Заявил, что мне пора завязывать со всем этим, что я вырос среди женщин, рядом всегда были мама, бабушка, тети, и все это наложило отпечаток на мое отношение к женщинам, я слишком застенчивый. Слишком их уважаю, отношусь к ним как к чему-то волшебному, а на самом деле они, как и все мы, а может и побольше нашего хотят просто перепихнуться.

Мы остановились на светофоре, поток красноречия Русского прервался.

– Ты понял? – Он явно ждал моего ответа.

– Да, – ответил я, потому что моя голова все равно кивала сама по себе.

Он сказал, что говорит мне такое ради моего же блага. Остановил машину у моего дома, перед закрытым супермаркетом.

– Не парься ты так, – сказал он, и, пока прикуривал сигарету, на лобовом стекле распустилось несколько капель.

Он сказал, что это мокрый снег.

Я уставился на капли. Попытался понять, из чего они состоят, но потом решил, что мне все равно.

– Пойду, – сказал я.

Вышел из машины и подошел к решетке, открыл сначала ее, потом дверь в квартиру. Разделся. Лег в кровать. Голова кружилась, и земля вместе с ней. Часы на телефоне показывали 5. 04. Я перевернулся на живот, чтобы остановить головокружение. Если ты спишь на животе, то не захлебнешься в собственной блевотине, а в мире и без того полно тех, кто умер, захлебнувшись в собственной блевотине, и у всех этих людей жизнь была поинтереснее моей. А еще я подумал, что если этой ночью умру, то это станет самой большой неудачей в моей жизни.


Я открыл глаза, сквозь жалюзи пробивался слабый свет. Я перевернулся под простыней и почувствовал, что голова кружится. За стеной мама возилась на кухне, гремел концерт из кастрюль и сковородок. Я встал. Зашел в туалет, яркий свет неоновой лампы на потолке заставил меня зажмуриться. Пописал сидя. Мое лицо в зеркале отсвечивало зеленым. Я зашел на кухню, в воздухе витали сильные запахи. На огне кипел соус, мама мешала его большой ложкой, держа в другой руке журнал. Я налил воды в стакан.

– Добрый день, – сказал я.

– Помойся и открой окно, от тебя воняет как в баре, – ответила она.

Я выпил воды и снова наполнил стакан: ничего нет лучше воды в воскресенье утром.

Я спросил, где отец, мама ответила, что он пошел на пробежку. Вода полилась в горло. Я поставил стакан на стол.
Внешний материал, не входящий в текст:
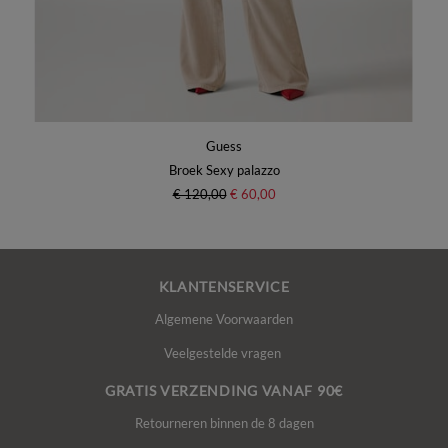
Guess
Broek Sexy palazzo
€ 120,00
€ 60,00
KLANTENSERVICE
Algemene Voorwaarden
Veelgestelde vragen
GRATIS VERZENDING VANAF 90€
Retourneren binnen de 8 dagen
Спросил, что мы будем есть, мама положила ложку на край кастрюли и направилась к двери.

– Ничего, есть нечего, – сказала она мне уже из коридора.
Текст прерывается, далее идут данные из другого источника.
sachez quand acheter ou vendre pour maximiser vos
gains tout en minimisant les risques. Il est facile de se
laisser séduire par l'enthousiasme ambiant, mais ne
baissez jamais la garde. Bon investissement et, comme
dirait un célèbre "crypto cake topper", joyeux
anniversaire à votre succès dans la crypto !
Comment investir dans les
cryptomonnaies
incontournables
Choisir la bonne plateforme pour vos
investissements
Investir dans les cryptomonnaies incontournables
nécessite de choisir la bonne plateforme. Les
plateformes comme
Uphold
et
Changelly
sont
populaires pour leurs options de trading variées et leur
Я вернулся в комнату. Открыл окно и снова лег на кровать.

Завернулся в простыни, и мне почудилось, что я вдруг оказался в каком-то другом месте и теперь могу просто полежать в тишине и покое, что время тут остановилось, а скука и лень полностью оправданны.

Я проснулся от шума поднимающихся жалюзи и света, появившегося следом.

– Все готово, – сказала мама. – Иди за стол.

Я натянул свитер, умылся. Зашел в зал. Поздоровался с отцом, он мне сказал, что «Наполи» сегодня вечером играет отложенный матч, но я уже это знал.

– С кем играет? – спросила мама.

– С «Палермо», – ответил отец.

Мы сели за стол, на экране телевизора безостановочным потоком мелькали картинки. Отец включил новости, мама положила мне в тарелку первое. Ньокки с помидором и кусочками копченой проволы. Мы подождали, пока она тоже сядет за стол, и только потом начали есть.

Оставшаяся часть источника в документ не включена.